Brian Grazer accepts Oscar producing gig

Now the search for a replacement host begins

Brian Grazer has accepted the job as replacement Oscar producer, the Academy of Motion Picture Arts and Sciences announced Wednesday, ending a days-long run of turmoil that saw the resignations of both producer Brett Ratner and host Eddie Murphy.

Though it was suggested that Grazer — who’s worked extensively with Murphy — could try to lure him back, Variety has learned that the comedian essentially quit alongside Ratner, and that both sides have moved on. That means Grazer is on the lookout for a new host, a process that could take several days, as he and new Academy topper Dawn Hudson met for the first time late Wednesday evening and had yet to assemble a wishlist.

Ratner resigned Tuesday night over his comments from the Friday before, when he told the crowd at a post-“Tower Heist” screening Q&A that “rehearsing is for fags.” Murphy, who’s close to Ratner and only considered the job because of his creative partner’s involvelment, officially tendered his resignation early Wednesday.

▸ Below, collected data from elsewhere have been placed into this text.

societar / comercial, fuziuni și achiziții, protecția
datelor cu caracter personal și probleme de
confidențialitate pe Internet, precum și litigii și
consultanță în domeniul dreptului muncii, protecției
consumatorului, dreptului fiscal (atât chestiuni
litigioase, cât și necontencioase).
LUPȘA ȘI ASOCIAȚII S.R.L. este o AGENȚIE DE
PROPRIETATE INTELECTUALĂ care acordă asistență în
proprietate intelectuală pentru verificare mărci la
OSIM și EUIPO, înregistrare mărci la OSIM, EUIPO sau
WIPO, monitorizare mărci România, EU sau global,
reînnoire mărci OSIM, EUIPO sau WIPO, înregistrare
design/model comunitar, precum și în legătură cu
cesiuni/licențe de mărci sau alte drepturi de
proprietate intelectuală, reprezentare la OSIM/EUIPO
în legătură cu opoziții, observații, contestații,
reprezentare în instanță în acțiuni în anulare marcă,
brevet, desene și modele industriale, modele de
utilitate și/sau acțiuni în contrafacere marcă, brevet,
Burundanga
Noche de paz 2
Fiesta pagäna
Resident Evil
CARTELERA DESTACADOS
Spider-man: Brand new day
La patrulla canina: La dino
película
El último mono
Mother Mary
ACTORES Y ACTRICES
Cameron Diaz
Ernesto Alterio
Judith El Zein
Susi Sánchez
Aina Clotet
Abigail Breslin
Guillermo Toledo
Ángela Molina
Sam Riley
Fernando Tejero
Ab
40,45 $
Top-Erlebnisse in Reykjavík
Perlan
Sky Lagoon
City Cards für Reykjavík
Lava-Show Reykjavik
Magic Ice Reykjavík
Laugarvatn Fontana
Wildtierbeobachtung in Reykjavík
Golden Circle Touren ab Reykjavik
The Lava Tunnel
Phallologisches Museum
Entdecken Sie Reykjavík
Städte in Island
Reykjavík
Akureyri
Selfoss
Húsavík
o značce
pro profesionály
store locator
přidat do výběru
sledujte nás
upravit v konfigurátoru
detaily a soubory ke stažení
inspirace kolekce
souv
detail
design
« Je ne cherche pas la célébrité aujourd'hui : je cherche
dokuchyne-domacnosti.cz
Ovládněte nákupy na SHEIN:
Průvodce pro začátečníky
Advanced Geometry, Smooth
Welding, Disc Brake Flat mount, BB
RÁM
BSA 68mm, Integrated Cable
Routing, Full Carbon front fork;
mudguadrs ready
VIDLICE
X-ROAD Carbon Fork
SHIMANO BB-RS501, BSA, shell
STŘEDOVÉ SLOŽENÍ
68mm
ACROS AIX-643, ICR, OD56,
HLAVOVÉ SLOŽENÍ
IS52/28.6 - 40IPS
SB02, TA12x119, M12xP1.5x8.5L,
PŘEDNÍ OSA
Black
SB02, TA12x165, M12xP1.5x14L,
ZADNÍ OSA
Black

Reports surfaced soon after that Grazer was AMPAS prexy’s top choice, who made it official a matter of hours later.

“Brian Grazer is a renowned filmmaker who over the past 25 years has produced a diverse and extraordinary body of work,” AMPAS prexy Tom Sherak said in a statement. “He will certainly bring his tremendous talent, creativity and relationships to the Oscars.”

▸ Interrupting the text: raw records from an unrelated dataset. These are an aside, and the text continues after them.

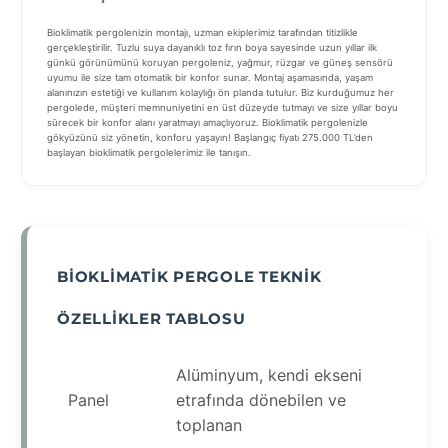
Bioklimatik pergolenizin montajı, uzman ekiplerimiz tarafından titizlikle
gerçekleştirilir. Tuzlu suya dayanıklı toz fırın boya sayesinde uzun yıllar ilk
günkü görünümünü koruyan pergoleniz, yağmur, rüzgar ve güneş sensörü
uyumu ile size tam otomatik bir konfor sunar. Montaj aşamasında, yaşam
alanınızın estetiği ve kullanım kolaylığı ön planda tutulur. Biz kurduğumuz her
pergolede, müşteri memnuniyetini en üst düzeyde tutmayı ve size yıllar boyu
sürecek bir konfor alanı yaratmayı amaçlıyoruz. Bioklimatik pergolenizle
gökyüzünü siz yönetin, konforu yaşayın! Başlangıç fiyatı 275.000 TL’den
başlayan bioklimatik pergolelerimiz ile tanışın.
BIOKLIMATIK PERGOLE TEKNIK
ÖZELLIKLER TABLOSU
Alüminyum, kendi ekseni
Panel
etrafında dönebilen ve
toplanan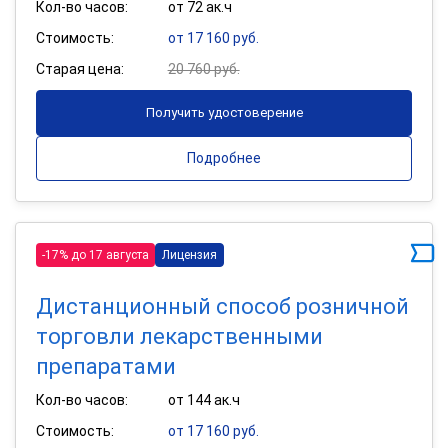
Кол-во часов:
от 72 ак.ч
Стоимость:
от 17 160 руб.
Старая цена:
20 760 руб.
Получить удостоверение
Подробнее
-17% до 17 августа
Лицензия
Дистанционный способ розничной
торговли лекарственными
препаратами
Кол-во часов:
от 144 ак.ч
Стоимость:
от 17 160 руб.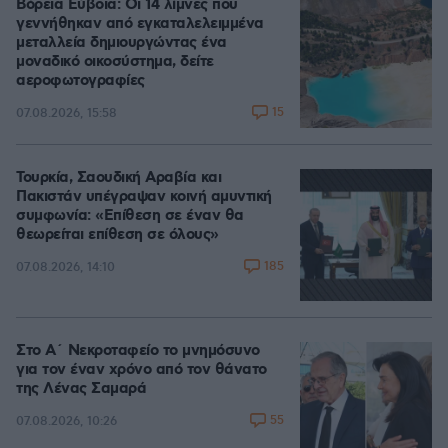
Βόρεια Εύβοια: Οι 14 λίμνες που
γεννήθηκαν από εγκαταλελειμμένα
μεταλλεία δημιουργώντας ένα
μοναδικό οικοσύστημα, δείτε
αεροφωτογραφίες
15
07.08.2026, 15:58
Τουρκία, Σαουδική Αραβία και
Πακιστάν υπέγραψαν κοινή αμυντική
συμφωνία: «Επίθεση σε έναν θα
θεωρείται επίθεση σε όλους»
185
07.08.2026, 14:10
Στο Α΄ Νεκροταφείο το μνημόσυνο
για τον έναν χρόνο από τον θάνατο
της Λένας Σαμαρά
55
07.08.2026, 10:26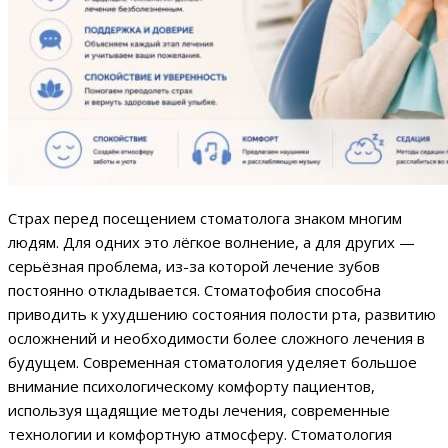
Страх перед посещением стоматолога знаком многим
людям. Для одних это лёгкое волнение, а для других —
серьёзная проблема, из-за которой лечение зубов
постоянно откладывается. Стоматофобия способна
приводить к ухудшению состояния полости рта, развитию
осложнений и необходимости более сложного лечения в
будущем. Современная стоматология уделяет большое
внимание психологическому комфорту пациентов,
используя щадящие методы лечения, современные
технологии и комфортную атмосферу. Стоматология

Though it’s tempting to perceive disarray in the Academy ranks, the Oscars planning process is roughly two weeks ahead of schedule, insiders say — with telecast vet Don Mischer already putting much of the template into place. The portion of the show that Grazer will actually influence — something less than 40 minutes total — will have plenty of time to come together once the host is named and writers are hired.

Grazer could very well have a dog in the Oscar hunt, too, with “J. Edgar,” which opens Wednesday in limited release. Besides “Tower Heist,” Grazer’s most recent films include “The Dilemma,” “Cowboys and Aliens,” and Gus van Sant’s “Restless,” none of which performed all that well at the box office.

Grazer, who won the Oscar for producing “A Beautiful Mind” in 2001, joins Mischer, who was already set to co-produce with Ratner.

— Josh L. Dickey contributed to this story.